Wow, is all I can say.  It explains so much - Red's sometimes reluctance to move forward, his tendency to catch his front toes and trip and his recurrent shoulder/neck/sternal soreness.  I'm both sorry I didn't understand and that it took me so long to get a trimmer who did understand.  Due to the stresses this puts on the tendons and ligaments in the back of the leg, it can lead to the bone loss and lameness know as navicular.  I'm fortunate that he hasn't developed more serious soundness issue - it's likely that the severe right front lameness he experienced earlier this year was a warning sign.

(A side note on "remedial" shoeing and wedge pads for horses with this issue - many traditional farriers advocate putting on bar or heartbar shoes, with heel wedges, for horses like this, particularly if they aren't sound - all this does is lead to further atrophy of the frog and heels, and not to the healthy heel growth that is sought - the horse already has too much heel, just in the wrong orientation.)

In Red's trim, Kevin started the very gradual process of changing Red's hoof dynamics.  He took down the crushed and contorted heel butresses just enough to the point the wall tubules were straight, and they were level with the frog, allowing it to engage for the first time in a long time.  He also removed the dishing and sides flares at Red's toes, without chopping the toe off, to give Red some relief from a too-forward breakover.

The purpose of this is to allow Red to grow a new hoof - this will take 11 months or so - that will properly support him, allow his frog and heel to develop, and move him from a toe first landing to a heel first landing.  But Kevin said I should start noticing some changes in how Red can comfortably move right away, and to let him know about how it goes.

Red couldn't have been happier and made his feelings know.  When Kevin was done, he was standing in front much more normally, and he walked off sound back to turnout.

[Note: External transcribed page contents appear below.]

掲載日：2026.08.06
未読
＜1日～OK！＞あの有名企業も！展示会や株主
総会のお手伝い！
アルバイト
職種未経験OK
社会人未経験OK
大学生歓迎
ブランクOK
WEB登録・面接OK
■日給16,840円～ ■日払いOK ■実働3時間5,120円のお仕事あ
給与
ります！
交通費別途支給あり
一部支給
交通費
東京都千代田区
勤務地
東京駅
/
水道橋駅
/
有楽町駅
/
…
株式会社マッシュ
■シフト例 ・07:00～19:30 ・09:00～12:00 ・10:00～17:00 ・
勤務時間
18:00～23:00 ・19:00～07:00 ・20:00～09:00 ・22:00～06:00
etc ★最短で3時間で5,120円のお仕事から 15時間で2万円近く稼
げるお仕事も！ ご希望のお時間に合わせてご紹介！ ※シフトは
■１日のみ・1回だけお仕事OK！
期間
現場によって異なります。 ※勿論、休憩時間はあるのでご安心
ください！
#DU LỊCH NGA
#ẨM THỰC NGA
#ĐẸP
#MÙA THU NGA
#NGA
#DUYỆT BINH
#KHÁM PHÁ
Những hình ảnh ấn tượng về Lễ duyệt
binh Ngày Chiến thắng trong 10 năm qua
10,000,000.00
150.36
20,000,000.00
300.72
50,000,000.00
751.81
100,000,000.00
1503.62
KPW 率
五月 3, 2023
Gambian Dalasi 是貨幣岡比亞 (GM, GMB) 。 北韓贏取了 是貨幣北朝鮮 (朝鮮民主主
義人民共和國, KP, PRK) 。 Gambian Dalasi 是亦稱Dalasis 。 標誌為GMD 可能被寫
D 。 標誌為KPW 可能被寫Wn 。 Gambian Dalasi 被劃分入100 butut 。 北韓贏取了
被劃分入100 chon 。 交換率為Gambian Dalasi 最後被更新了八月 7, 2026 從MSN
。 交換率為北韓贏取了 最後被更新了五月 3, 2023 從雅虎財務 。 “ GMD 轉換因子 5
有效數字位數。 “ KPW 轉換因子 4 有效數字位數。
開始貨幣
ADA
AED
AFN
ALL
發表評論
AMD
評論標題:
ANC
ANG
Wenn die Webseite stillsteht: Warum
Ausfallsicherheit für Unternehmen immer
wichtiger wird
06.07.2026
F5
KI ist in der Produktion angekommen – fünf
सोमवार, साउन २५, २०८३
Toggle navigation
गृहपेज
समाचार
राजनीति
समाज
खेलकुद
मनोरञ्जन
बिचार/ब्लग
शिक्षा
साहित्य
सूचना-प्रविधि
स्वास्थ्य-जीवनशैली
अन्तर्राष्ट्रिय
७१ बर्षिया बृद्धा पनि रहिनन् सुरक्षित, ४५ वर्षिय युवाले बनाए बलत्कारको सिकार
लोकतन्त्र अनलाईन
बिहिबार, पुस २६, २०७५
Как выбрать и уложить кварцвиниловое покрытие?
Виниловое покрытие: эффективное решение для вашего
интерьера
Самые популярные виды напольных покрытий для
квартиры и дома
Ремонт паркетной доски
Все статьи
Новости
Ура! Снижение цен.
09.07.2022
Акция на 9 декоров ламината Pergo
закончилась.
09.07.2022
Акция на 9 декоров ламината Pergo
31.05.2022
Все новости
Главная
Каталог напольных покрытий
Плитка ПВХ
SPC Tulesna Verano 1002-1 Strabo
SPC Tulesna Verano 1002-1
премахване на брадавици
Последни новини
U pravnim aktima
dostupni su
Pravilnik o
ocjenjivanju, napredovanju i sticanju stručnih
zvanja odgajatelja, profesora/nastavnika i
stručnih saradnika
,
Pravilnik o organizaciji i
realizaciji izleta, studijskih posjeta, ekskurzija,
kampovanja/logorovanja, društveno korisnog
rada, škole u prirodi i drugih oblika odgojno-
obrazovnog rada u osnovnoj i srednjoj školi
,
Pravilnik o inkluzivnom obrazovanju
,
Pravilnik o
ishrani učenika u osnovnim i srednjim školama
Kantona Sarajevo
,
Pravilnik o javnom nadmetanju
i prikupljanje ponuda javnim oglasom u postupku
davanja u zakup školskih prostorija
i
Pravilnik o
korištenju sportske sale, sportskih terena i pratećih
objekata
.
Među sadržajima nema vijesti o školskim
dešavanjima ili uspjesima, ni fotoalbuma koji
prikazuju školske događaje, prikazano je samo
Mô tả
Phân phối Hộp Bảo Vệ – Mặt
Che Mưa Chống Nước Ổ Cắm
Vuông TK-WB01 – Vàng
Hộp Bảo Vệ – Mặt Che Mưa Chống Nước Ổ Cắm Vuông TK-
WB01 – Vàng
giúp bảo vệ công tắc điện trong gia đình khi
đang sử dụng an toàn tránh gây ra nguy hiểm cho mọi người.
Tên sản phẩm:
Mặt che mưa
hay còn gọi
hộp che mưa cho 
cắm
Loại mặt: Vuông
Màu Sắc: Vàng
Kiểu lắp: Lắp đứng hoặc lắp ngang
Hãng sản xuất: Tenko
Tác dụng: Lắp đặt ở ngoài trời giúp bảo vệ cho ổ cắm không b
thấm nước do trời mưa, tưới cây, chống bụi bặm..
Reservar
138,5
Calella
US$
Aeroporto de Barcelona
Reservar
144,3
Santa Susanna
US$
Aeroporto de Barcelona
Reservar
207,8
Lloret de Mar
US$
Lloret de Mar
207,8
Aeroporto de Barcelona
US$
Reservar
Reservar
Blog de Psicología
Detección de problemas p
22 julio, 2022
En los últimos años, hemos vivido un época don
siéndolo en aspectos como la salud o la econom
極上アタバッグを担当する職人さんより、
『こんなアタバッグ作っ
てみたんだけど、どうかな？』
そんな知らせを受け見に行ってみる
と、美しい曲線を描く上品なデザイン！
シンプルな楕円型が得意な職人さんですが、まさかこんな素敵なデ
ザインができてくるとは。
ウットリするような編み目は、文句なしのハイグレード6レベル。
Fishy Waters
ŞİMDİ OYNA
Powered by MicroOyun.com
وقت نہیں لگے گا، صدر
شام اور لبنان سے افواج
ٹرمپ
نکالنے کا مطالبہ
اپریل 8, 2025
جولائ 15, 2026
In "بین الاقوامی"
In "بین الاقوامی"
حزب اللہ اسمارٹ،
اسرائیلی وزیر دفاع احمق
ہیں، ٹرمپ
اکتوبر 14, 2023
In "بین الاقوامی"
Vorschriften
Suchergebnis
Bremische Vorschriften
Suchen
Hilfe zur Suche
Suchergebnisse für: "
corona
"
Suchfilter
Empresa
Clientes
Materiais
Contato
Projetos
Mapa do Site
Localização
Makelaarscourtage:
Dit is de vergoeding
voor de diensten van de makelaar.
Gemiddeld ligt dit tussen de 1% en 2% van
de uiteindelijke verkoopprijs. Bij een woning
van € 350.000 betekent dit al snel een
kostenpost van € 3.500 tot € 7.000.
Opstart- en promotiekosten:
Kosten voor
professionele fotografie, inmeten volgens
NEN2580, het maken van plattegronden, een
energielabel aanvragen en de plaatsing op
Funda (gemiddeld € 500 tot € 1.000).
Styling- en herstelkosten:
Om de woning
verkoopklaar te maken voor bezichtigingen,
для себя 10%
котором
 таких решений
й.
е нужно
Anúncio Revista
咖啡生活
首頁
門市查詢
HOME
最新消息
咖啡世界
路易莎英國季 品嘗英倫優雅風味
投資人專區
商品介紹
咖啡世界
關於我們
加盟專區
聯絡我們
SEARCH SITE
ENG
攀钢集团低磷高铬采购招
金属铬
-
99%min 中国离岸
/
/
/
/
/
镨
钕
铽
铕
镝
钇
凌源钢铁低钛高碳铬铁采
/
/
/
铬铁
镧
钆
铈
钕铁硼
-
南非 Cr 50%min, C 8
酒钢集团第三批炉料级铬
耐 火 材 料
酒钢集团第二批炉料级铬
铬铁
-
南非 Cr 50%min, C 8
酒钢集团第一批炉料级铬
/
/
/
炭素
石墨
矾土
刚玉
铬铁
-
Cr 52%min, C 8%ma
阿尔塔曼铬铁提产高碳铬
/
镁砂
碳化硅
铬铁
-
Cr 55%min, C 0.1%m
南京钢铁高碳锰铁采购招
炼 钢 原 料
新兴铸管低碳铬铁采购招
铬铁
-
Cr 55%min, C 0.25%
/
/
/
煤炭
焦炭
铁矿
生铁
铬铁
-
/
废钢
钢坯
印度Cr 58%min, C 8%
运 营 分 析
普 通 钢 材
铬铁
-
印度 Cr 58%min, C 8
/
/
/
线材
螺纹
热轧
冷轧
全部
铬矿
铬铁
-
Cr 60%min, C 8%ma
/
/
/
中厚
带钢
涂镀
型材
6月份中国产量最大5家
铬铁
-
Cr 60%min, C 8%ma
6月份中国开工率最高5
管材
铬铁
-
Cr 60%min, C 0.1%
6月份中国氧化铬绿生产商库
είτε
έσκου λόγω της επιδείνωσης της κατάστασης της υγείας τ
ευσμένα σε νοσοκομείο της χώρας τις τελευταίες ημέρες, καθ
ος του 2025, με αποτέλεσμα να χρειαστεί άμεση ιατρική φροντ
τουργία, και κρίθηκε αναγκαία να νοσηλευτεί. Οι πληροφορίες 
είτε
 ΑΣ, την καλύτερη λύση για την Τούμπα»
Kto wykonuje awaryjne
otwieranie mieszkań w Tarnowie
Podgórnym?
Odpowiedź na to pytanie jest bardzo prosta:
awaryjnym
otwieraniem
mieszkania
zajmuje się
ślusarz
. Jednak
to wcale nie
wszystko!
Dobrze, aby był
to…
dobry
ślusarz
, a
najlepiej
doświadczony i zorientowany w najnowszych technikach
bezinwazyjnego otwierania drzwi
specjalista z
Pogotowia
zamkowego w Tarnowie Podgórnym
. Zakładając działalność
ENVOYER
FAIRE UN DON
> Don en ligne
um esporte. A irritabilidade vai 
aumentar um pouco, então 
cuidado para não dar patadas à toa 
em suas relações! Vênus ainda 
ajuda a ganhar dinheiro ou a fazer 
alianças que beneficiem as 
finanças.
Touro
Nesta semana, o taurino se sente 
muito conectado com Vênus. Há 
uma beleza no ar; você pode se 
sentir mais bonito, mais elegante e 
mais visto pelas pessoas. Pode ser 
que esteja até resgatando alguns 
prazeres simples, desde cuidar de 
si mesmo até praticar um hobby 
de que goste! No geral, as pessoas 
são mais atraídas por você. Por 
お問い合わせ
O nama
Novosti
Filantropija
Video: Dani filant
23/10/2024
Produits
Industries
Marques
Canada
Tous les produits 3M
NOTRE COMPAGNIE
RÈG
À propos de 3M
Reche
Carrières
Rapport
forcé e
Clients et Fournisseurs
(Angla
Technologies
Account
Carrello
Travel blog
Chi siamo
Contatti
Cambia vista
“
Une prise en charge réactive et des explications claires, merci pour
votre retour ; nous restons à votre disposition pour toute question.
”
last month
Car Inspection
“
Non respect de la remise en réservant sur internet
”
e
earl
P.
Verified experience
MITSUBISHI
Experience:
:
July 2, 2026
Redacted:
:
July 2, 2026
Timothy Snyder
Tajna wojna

Missy was up last - her feet have improved enormously in the two plus years she's been out of shoes, but she still has contracted heels and very small, narrow frogs (although they're much bigger than they were).  Her best hoof feature is her very hard hoof substance - she never chips or cracks.  If anything, Missy's feet tend to be too upright and to grow too much heel in an upright manner.  Her right front was out of balance with the left - either due to, or partly responsible for, her right front/left hind lameness that is partly attributable to her continuing left hind hock fusion.  She avoids using her hocks too much - she's more likely to swing her legs to the outside and back rather than really flex.

Kevin took down the excessive heel on the right front, and also said that we shouldn't open up her lateral frog sulci too much, as pressure from the frog could help make the heels gradually widen.

All three horses were very happy with Kevin, they all walked off sound, and I'd say we were pretty pleased.  Kevin will be back in three weeks, and we'll see where we are.